NIH funds research on how pathogens trigger immune response

Nov 2, 2004 (CIDRAP News) – The National Institute of Allergy and Infectious Diseases (NIAID) has awarded contracts worth more than $73 million to study the mechanisms by which certain infectious agents, including potential bioterror agents, trigger immune reactions, the National Institutes of Health (NIH) announced yesterday.

Fourteen contracts have been approved for the Large-Scale Antibody and T Cell Epitope Discovery Program, according to the NIH, which includes the NIAID. Epitopes are the regions of infectious agents that elicit immune responses. Studying them may uncover new targets for vaccines, therapies, and diagnostic tools against potential bioterror agents, the NIAID announcement said. Such research also could reveal targets among emerging and re-emerging infectious diseases such as influenza and West Nile virus.

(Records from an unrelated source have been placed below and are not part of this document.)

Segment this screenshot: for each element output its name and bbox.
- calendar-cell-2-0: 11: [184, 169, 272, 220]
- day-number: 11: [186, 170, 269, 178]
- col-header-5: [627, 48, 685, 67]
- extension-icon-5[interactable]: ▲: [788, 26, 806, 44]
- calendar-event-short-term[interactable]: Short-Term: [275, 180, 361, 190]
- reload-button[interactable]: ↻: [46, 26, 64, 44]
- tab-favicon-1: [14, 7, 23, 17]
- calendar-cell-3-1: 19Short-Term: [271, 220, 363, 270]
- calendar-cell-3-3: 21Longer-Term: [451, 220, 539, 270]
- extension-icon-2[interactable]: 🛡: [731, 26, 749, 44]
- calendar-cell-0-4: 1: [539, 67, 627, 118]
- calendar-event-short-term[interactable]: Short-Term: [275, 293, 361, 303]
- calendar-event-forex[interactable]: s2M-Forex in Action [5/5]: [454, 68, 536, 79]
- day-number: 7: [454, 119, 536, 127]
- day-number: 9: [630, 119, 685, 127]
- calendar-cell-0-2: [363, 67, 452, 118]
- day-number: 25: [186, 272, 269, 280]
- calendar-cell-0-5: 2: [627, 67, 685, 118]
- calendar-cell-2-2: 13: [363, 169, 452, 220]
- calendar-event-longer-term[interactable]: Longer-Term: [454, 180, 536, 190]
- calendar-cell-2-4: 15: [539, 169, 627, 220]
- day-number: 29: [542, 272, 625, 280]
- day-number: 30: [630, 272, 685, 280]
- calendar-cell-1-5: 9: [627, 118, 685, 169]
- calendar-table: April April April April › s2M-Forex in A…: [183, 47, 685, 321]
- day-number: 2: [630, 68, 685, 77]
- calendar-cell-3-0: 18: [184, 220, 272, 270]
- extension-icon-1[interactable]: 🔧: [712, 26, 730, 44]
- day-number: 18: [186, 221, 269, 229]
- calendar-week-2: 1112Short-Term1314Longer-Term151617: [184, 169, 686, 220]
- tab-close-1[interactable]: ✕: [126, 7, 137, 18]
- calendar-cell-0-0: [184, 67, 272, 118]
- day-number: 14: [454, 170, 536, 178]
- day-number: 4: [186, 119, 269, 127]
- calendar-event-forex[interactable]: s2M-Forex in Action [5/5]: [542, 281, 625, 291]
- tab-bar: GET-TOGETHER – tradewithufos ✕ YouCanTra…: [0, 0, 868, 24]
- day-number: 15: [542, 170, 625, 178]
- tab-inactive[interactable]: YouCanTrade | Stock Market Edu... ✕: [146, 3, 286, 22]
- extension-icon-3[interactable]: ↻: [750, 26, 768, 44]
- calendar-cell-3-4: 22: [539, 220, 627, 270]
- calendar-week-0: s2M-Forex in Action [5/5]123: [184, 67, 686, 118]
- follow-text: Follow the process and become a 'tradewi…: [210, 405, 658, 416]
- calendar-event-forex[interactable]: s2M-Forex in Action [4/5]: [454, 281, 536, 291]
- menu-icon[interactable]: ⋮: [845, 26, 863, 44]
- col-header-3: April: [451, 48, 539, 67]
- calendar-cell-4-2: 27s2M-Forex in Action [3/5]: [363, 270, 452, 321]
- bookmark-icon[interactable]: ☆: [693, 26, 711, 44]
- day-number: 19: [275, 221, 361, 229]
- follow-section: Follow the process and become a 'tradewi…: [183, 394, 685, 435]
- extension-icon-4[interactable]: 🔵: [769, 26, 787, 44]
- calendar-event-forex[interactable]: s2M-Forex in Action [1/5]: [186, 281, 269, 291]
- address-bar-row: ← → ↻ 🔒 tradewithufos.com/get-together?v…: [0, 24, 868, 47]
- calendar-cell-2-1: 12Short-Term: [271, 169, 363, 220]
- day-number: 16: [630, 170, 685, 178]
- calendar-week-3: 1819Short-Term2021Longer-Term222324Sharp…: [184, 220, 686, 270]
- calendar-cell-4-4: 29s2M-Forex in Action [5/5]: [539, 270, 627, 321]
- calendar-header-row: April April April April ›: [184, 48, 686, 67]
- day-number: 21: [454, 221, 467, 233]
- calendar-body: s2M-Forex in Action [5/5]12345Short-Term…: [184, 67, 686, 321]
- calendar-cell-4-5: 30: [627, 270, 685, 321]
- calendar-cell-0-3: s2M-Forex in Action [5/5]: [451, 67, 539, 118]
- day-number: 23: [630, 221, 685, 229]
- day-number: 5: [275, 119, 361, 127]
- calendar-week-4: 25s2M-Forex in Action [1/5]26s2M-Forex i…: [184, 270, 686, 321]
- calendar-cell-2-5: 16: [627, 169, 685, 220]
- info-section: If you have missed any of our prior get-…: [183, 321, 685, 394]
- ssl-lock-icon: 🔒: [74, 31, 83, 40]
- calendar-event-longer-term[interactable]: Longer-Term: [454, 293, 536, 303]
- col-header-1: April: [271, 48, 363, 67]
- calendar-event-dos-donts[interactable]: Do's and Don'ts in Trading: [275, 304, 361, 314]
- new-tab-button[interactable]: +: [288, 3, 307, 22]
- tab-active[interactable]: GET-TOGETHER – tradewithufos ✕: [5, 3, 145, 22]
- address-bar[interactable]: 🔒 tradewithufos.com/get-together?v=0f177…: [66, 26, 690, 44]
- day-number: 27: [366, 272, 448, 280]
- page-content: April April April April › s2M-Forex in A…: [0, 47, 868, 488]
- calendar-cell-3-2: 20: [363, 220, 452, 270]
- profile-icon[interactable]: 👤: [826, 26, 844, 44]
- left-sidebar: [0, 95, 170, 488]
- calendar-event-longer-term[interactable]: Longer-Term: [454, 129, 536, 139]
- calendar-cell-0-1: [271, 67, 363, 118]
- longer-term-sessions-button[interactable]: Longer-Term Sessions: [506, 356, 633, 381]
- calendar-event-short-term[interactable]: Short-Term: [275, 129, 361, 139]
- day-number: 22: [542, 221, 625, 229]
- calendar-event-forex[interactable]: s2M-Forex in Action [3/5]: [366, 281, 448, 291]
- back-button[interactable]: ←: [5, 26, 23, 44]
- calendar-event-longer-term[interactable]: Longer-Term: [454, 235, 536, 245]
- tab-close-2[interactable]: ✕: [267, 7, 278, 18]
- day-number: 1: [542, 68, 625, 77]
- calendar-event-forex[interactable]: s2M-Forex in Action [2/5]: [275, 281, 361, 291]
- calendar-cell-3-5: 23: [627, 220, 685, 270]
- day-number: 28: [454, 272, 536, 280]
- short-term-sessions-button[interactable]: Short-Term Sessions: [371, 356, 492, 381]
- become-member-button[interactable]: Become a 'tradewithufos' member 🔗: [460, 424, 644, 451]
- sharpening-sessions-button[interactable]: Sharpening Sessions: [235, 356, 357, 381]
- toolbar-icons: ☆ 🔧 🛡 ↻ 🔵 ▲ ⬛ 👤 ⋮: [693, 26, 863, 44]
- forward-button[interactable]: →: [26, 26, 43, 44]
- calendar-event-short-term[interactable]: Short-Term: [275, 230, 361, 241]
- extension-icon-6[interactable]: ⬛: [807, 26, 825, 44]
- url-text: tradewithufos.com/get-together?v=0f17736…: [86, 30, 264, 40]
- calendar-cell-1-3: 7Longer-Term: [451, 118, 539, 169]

The information on newly identified epitopes will be freely available to scientists on a searchable database that is being developed, the NIH said.

This research about a wide variety of microbes will greatly expand the small-scale work that has been done for years, said Daniel Rotrosen, MD, director of NIAID's Division of Allergy, Immunology, and Transplantation.

NIAID Director Anthony S. Fauci, MD, said, "The information generated by this program will deepen our understanding of how components of the immune system defend against certain infectious agents, enabling researchers to design new and improved medical countermeasures."

The NIH statement explained that epitopes are recognized by the body's B and T cells, which are white blood cells that detect pathogens. Each can bind only to a particular foreign molecular structure, or antigen. The specificity is determined by the receptors on the surface of each cell, the NIH said.

The B- and T-cell specificity, as well as the diverse functions of these cells, determines the effectiveness of immune responses, the NIH said. B cells make antibodies, which bind to target antigens at their epitopes, eliminating the pathogen before infection can spread or marking it to be destroyed by other cells. T cells promote powerful antibody responses, destroy infected target cells, or control inflammation.

Nearly all the contracts involve evaluating newly discovered epitopes in preclinical or clinical studies, where possible, for their capacity to prompt immune responses.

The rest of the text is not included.